┌──

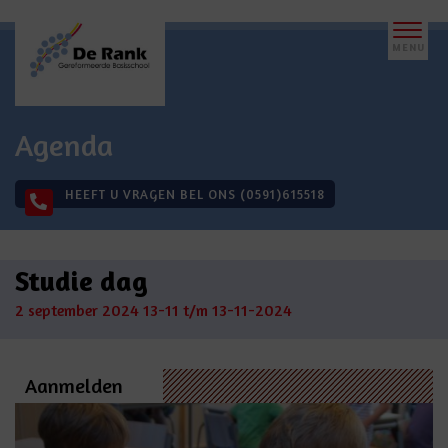
Agenda
HEEFT U VRAGEN BEL ONS (0591)615518
Studie dag
2 september 2024
13-11 t/m 13-11-2024
Aanmelden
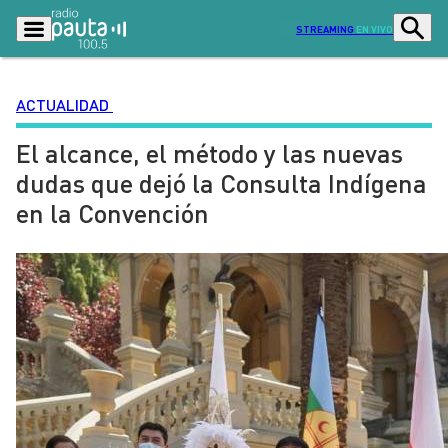
STREAMING
EN VIVO
ACTUALIDAD
El alcance, el método y las nuevas
Podcasts
Programas
dudas que dejó la Consulta Indígena
Lo Último
Actualidad
en la Convención
Ciudad
Economía
Radio en vivo
Sostenibilidad
Tendencias
Deportes
Entretención y Cultura
Opinión
Dato en Pauta
Señal 2
Contenido Patrocinado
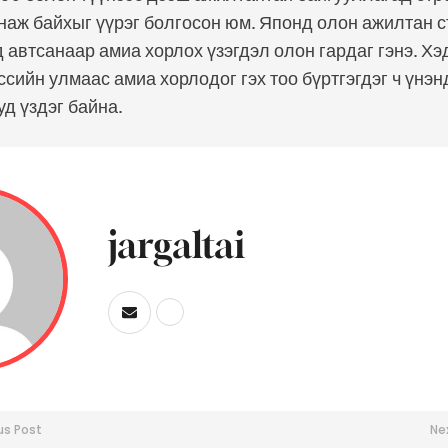
янаж байхыг үүрэг болгосон юм. Японд олон ажилтан 
 автсанаар амиа хорлох үзэгдэл олон гардаг гэнэ. Х
ссийн улмаас амиа хорлодог гэх тоо бүртгэгдэг ч үнэ
уд үздэг байна.
jargaltai
us Post
Ne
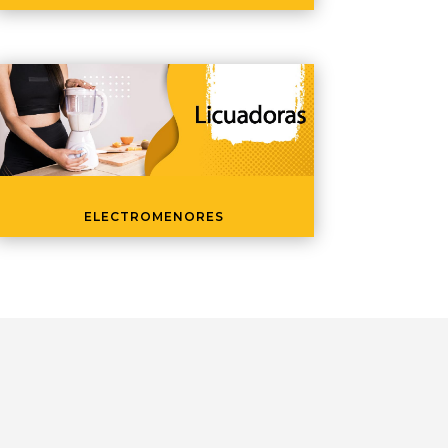
ELECTROMENORES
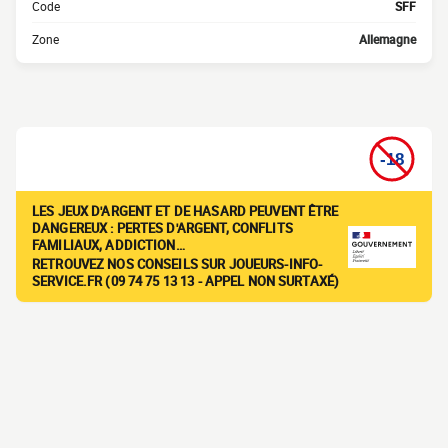
Code
SFF
Zone
Allemagne
LES JEUX D'ARGENT ET DE HASARD PEUVENT ÊTRE
DANGEREUX : PERTES D'ARGENT, CONFLITS
FAMILIAUX, ADDICTION…
RETROUVEZ NOS CONSEILS SUR JOUEURS-INFO-
SERVICE.FR (09 74 75 13 13 - APPEL NON SURTAXÉ)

└──

▸ How to complete this task: Go through the data above and print exactly the lines from its first line through the line holding "Entretención y Cultura", both included, leaving pictures aside.

▸ Response:
Agenda
HEEFT U VRAGEN BEL ONS (0591)615518
Studie dag
2 september 2024
13-11 t/m 13-11-2024
Aanmelden
STREAMING
EN VIVO
ACTUALIDAD
El alcance, el método y las nuevas
Podcasts
Programas
dudas que dejó la Consulta Indígena
Lo Último
Actualidad
en la Convención
Ciudad
Economía
Radio en vivo
Sostenibilidad
Tendencias
Deportes
Entretención y Cultura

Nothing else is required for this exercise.